The Robert Trent Jones design takes its name from the ancient east-to-west highway of Roman Britain, which crosses its well-manicured fairways to the former Roman fortress town of Caerleon. The town, which is in full view from several fairways on the Roman Road golf course, was once home to 5,500 soldiers.
These ancient warriors couldn't begin to comprehend the level of luxury, service and variety of amenities that have sprung up on these nearby grounds some 1,700 years after their occupation.
Among the many pleasant distractions to be found on these 1,400 acres, golf is chief among them, and the story begins in 1995, with the creation of Roman Road.
Roman Road, once named by the magazine Golf Monthly as the top inland golf course in Wales, is mostly bordered by woodlands.
The hardwoods that frame the playing corridors work nicely with the long views of both the nearby resort hotel and ancient town of Caerleon and make for a nice juxtaposition. It's only 6,500 from the back tees, playing to a par of 70.
So it's not length but expansive bunkering and difficult green complexes that give the course its rigor.
Much of the interest on Roman Road comes on the inward nine. The 10th hole is a severe downhill dogleg to the right, and too bold a play from the tee might result in running out of fairway. The approach must carry over a deeply wooded ravine to an elevated putting surface.
The 12th is a left-leaning dogleg that is bunkered on the corner, and booming tee shots launched downwind can bounce on the rock-hard fairways nearly all the way to the putting surface.
The 14th seems to offer a wide landing zone, but anything too far left will scuttle down towards the reed-framed pond, wreaking havoc with what should be a simple enough flip wedge to the green.
The trouble around the greens is due mainly to the steep falloffs towards the back and sides. The prudent play is to miss short, where chipping the ball mainly uphill towards the flags is the best way to post low scores.
"The greens are kept at medium speed, because with all the undulation, things could get either silly or frustrating for our typical resort golfer," offers Jim McKenzie, Celtic Manor's head superintendent.
McKenzie is a native of Glasgow, Scotland, and came to Celtic Manor from a similar position at the venerable Wentworth Club in England.

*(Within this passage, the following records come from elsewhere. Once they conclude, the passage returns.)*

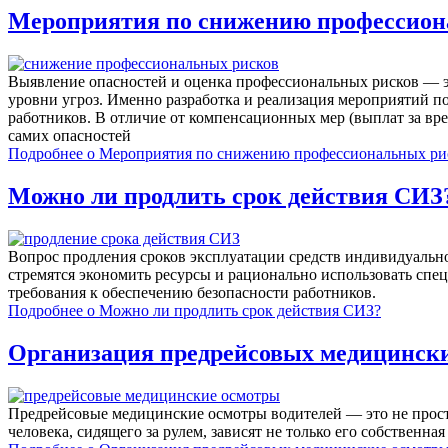
Мероприятия по снижению профессион
Выявление опасностей и оценка профессиональных рисков — эт
уровни угроз. Именно разработка и реализация мероприятий п
работников. В отличие от компенсационных мер (выплат за в
самих опасностей
Подробнее
о Мероприятия по снижению профессиональных ри
Можно ли продлить срок действия СИЗ
Вопрос продления сроков эксплуатации средств индивидуальн
стремятся экономить ресурсы и рационально использовать спе
требования к обеспечению безопасности работников.
Подробнее
о Можно ли продлить срок действия СИЗ?
Организация предрейсовых медицинск
Предрейсовые медицинские осмотры водителей — это не просто
человека, сидящего за рулем, зависят не только его собственн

"Roman Road originally stretched more than 7,000 yards, but the course has been reconfigured a time or two to accommodate the resort hotel and other additions to the infrastructure," McKenzie said. "We've had to chop a hole out here or there, as we were adding the Montgomerie Course and then our Ryder Cup venue, the Twenty Ten Course.
"But Roman Roads, even at 6,500 yards remained tough enough to host the Wales Open three times, and nobody was able to break 60, which was the popular belief coming into the event."
Although the topography at Celtic Manor isn't particularly harrowing overall, McKenzie acknowledges that.
"Wales is a nation of steep hills and plunging valleys. It's the setting of the famous novel and subsequent film, 'How Green Was My Valley.' Our Montgomerie Course, which most visitors consider the third option, suits the traditionalist, with its pot bunkers and old-fashioned signage.
"Roman Road is a more modern-looking golf course, and looks and feels more like an American-style course than the others. And of course the Twenty Ten, which took over from Roman Road as the home of the Wales Open, will always be branded as the Ryder Cup venue and will maintain enduring popularity for that reason."
Wales was recently voted as one of the world's great undiscovered golf destinations. Golf tourism has benefited greatly from the impact and visibility of the Ryder Cup.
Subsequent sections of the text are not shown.